The US National Oceanic and Atmospheric Administration has a cool article on it here, but I'll go over the basics because tumblr science communication has a uniquely fun dialect, and I much prefer to learn things that way. I'm also putting it under a read-more because it got long.
If you've ever taken a geology class, you probably know that rock gets deposited vertically over time, with the newest at the top and the oldest at the bottom. In places where ice stays frozen for a long time, it's basically the same principle - year after year of snow and ice layered on top of each other. Ice cores can include stuff that's been frozen for perhaps thousands of years - including air bubbles, dust, sea salt, volcanic ash, etc. Both those and the ancient ice itself can tell us things about what earth's climate was like when they were first frozen.
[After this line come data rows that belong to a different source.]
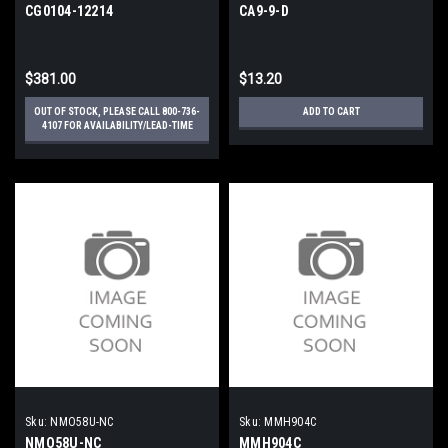
CG0104-12214
CA9-9-D
$381.00
$13.20
OUT OF STOCK, PLEASE CALL 800-736-
ADD TO CART
4107 FOR AVAILABILITY/LEAD-TIME
Sku:
NMO58U-NC
Sku:
MMH904C
NMO58U-NC
MMH904C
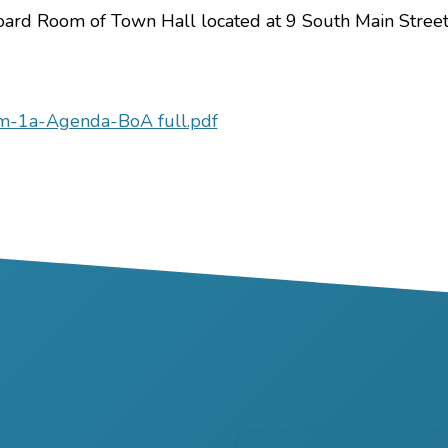
Board Room of Town Hall located at 9 South Main Street
m-1a-Agenda-BoA full.pdf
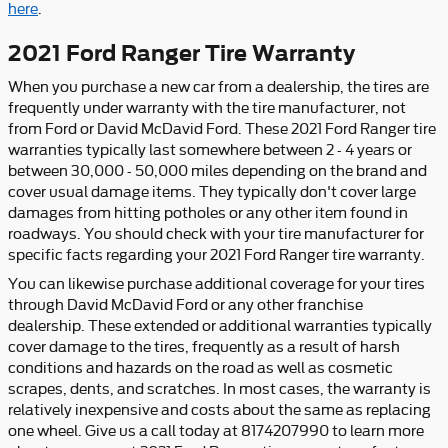
here
.
2021 Ford Ranger Tire Warranty
When you purchase a new car from a dealership, the tires are
frequently under warranty with the tire manufacturer, not
from Ford or David McDavid Ford. These 2021 Ford Ranger tire
warranties typically last somewhere between 2 - 4 years or
between 30,000 - 50,000 miles depending on the brand and
cover usual damage items. They typically don't cover large
damages from hitting potholes or any other item found in
roadways. You should check with your tire manufacturer for
specific facts regarding your 2021 Ford Ranger tire warranty.
You can likewise purchase additional coverage for your tires
through David McDavid Ford or any other franchise
dealership. These extended or additional warranties typically
cover damage to the tires, frequently as a result of harsh
conditions and hazards on the road as well as cosmetic
scrapes, dents, and scratches. In most cases, the warranty is
relatively inexpensive and costs about the same as replacing
one wheel. Give us a call today at 8174207990 to learn more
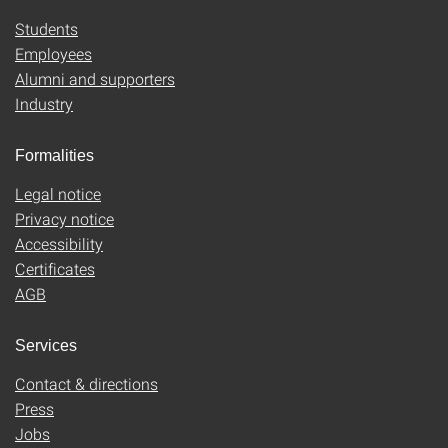
Students
Employees
Alumni and supporters
Industry
Formalities
Legal notice
Privacy notice
Accessibility
Certificates
AGB
Services
Contact & directions
Press
Jobs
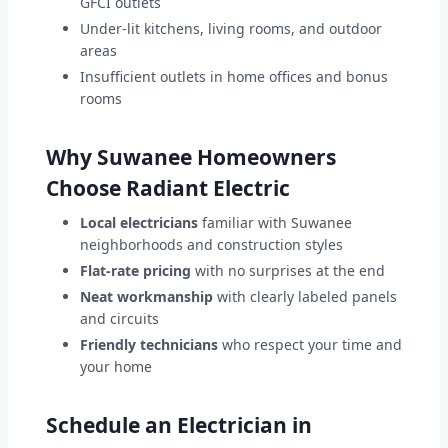
GFCI outlets
Under-lit kitchens, living rooms, and outdoor
areas
Insufficient outlets in home offices and bonus
rooms
Why Suwanee Homeowners
Choose Radiant Electric
Local electricians
familiar with Suwanee
neighborhoods and construction styles
Flat-rate pricing
with no surprises at the end
Neat workmanship
with clearly labeled panels
and circuits
Friendly technicians
who respect your time and
your home
Schedule an Electrician in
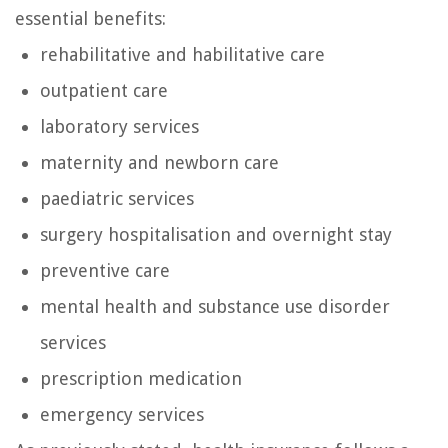
essential benefits:
rehabilitative and habilitative care
outpatient care
laboratory services
maternity and newborn care
paediatric services
surgery hospitalisation and overnight stay
preventive care
mental health and substance use disorder
services
prescription medication
emergency services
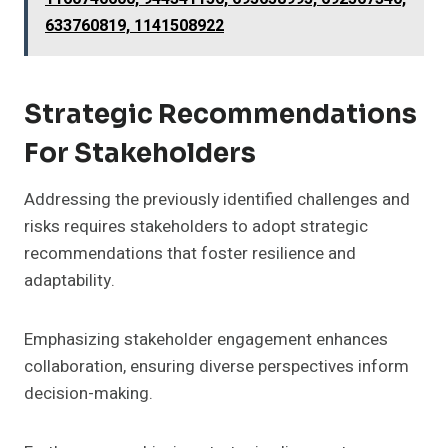
633760819, 1141508922
Strategic Recommendations
For Stakeholders
Addressing the previously identified challenges and
risks requires stakeholders to adopt strategic
recommendations that foster resilience and
adaptability.
Emphasizing stakeholder engagement enhances
collaboration, ensuring diverse perspectives inform
decision-making.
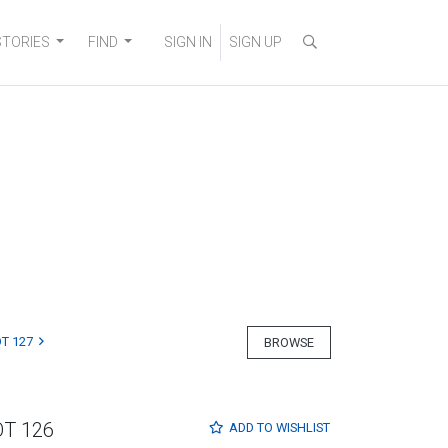
STORIES
FIND
SIGN IN
SIGN UP
T 127
BROWSE
OT 126
ADD TO
WISHLIST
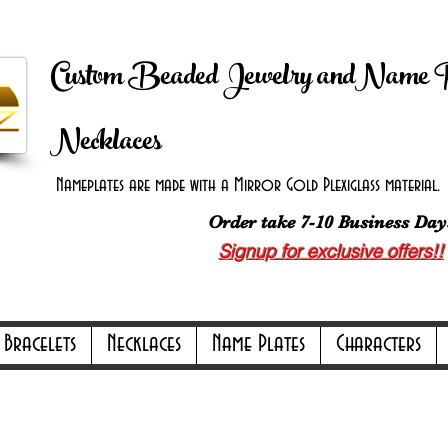
 Shipping on orders over $100.00 -
Discount applie
Custom Beaded Jewelry andName 
Necklaces
Nameplates are made with a Mirror Gold Plexiglass material. B
Order take 7-10 Business Day
Signup for exclusive offers!!
ly Online Only Online Only Online Only 
Bracelets
Necklaces
Name Plates
Characters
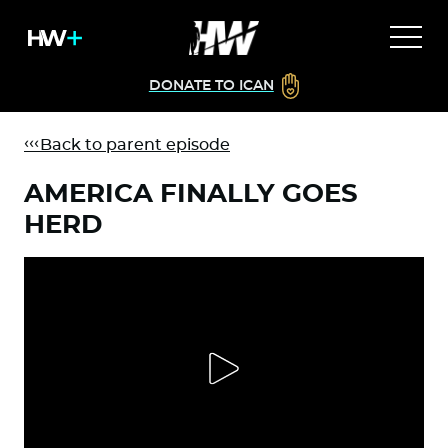
DONATE TO ICAN
Back to parent episode
AMERICA FINALLY GOES
HERD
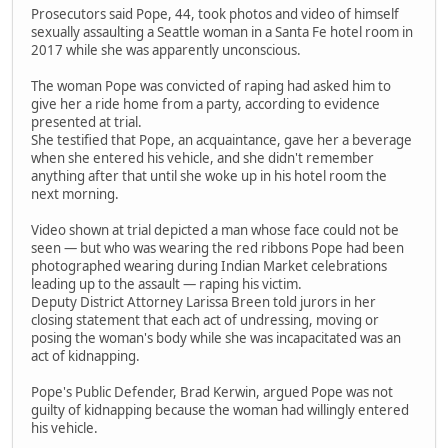
Prosecutors said Pope, 44, took photos and video of himself
sexually assaulting a Seattle woman in a Santa Fe hotel room in
2017 while she was apparently unconscious.
The woman Pope was convicted of raping had asked him to
give her a ride home from a party, according to evidence
presented at trial.
She testified that Pope, an acquaintance, gave her a beverage
when she entered his vehicle, and she didn't remember
anything after that until she woke up in his hotel room the
next morning.
Video shown at trial depicted a man whose face could not be
seen — but who was wearing the red ribbons Pope had been
photographed wearing during Indian Market celebrations
leading up to the assault — raping his victim.
Deputy District Attorney Larissa Breen told jurors in her
closing statement that each act of undressing, moving or
posing the woman's body while she was incapacitated was an
act of kidnapping.
Pope's Public Defender, Brad Kerwin, argued Pope was not
guilty of kidnapping because the woman had willingly entered
his vehicle.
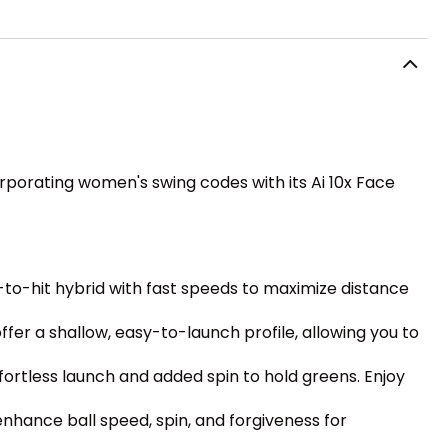
orporating women's swing codes with its Ai 10x Face
-to-hit hybrid with fast speeds to maximize distance
er a shallow, easy-to-launch profile, allowing you to
ffortless launch and added spin to hold greens. Enjoy
enhance ball speed, spin, and forgiveness for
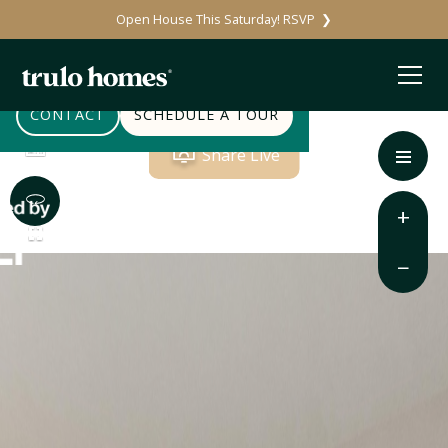
Open House This Saturday! RSVP ❯
CONTACT
SCHEDULE A TOUR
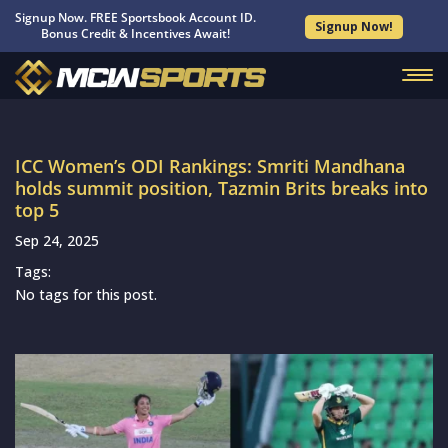
Signup Now. FREE Sportsbook Account ID.
Signup Now!
Bonus Credit & Incentives Await!
ICC Women’s ODI Rankings: Smriti Mandhana
holds summit position, Tazmin Brits breaks into
top 5
Sep 24, 2025
Tags:
No tags for this post.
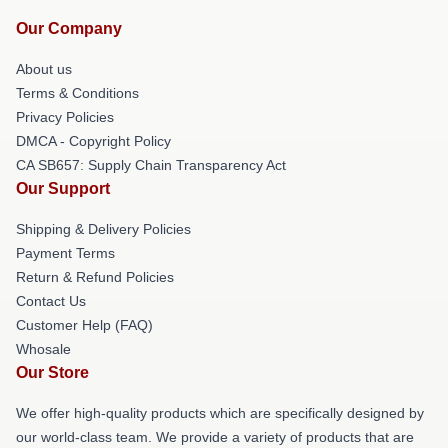
Our Company
About us
Terms & Conditions
Privacy Policies
DMCA - Copyright Policy
CA SB657: Supply Chain Transparency Act
Our Support
Shipping & Delivery Policies
Payment Terms
Return & Refund Policies
Contact Us
Customer Help (FAQ)
Whosale
Our Store
We offer high-quality products which are specifically designed by
our world-class team. We provide a variety of products that are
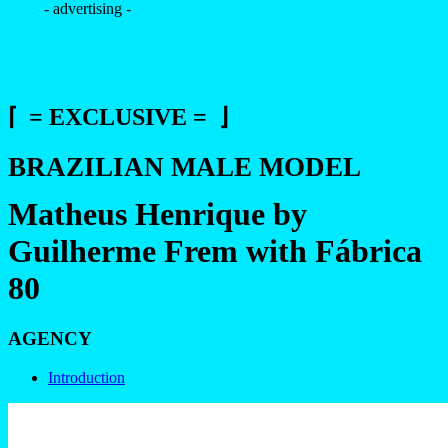
- advertising -
⌈ = EXCLUSIVE = ⌋
BRAZILIAN MALE MODEL
Matheus Henrique by
Guilherme Frem with Fábrica
80
AGENCY
Introduction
The water in the ice cores contains, just like water from today, varying ratios of oxygen isotopes: oxygen-16 and oxygen-18. Remember, the difference between isotopes is the number of neutrons in each atom - oxygen-16, with 16 neutrons, is the 'normal' one, which makes up over 99% of oxygen atoms. It's also lighter than oxygen-18, which has two extra neutrons, and that means that it's slightly more difficult to get out of the atmosphere via precipitation - and this is easier at colder temperatures. So, as global climate gets cooler, the ratio of oxygen-16 to 18 increases, and as global climate cools, it decreases. We can measure those ratios in ice cores to figure out what Earth's climate was like in the past - as far back as we can find ice. How far is that? Up to 800,000 years. Yeah, that's some fucking old ice.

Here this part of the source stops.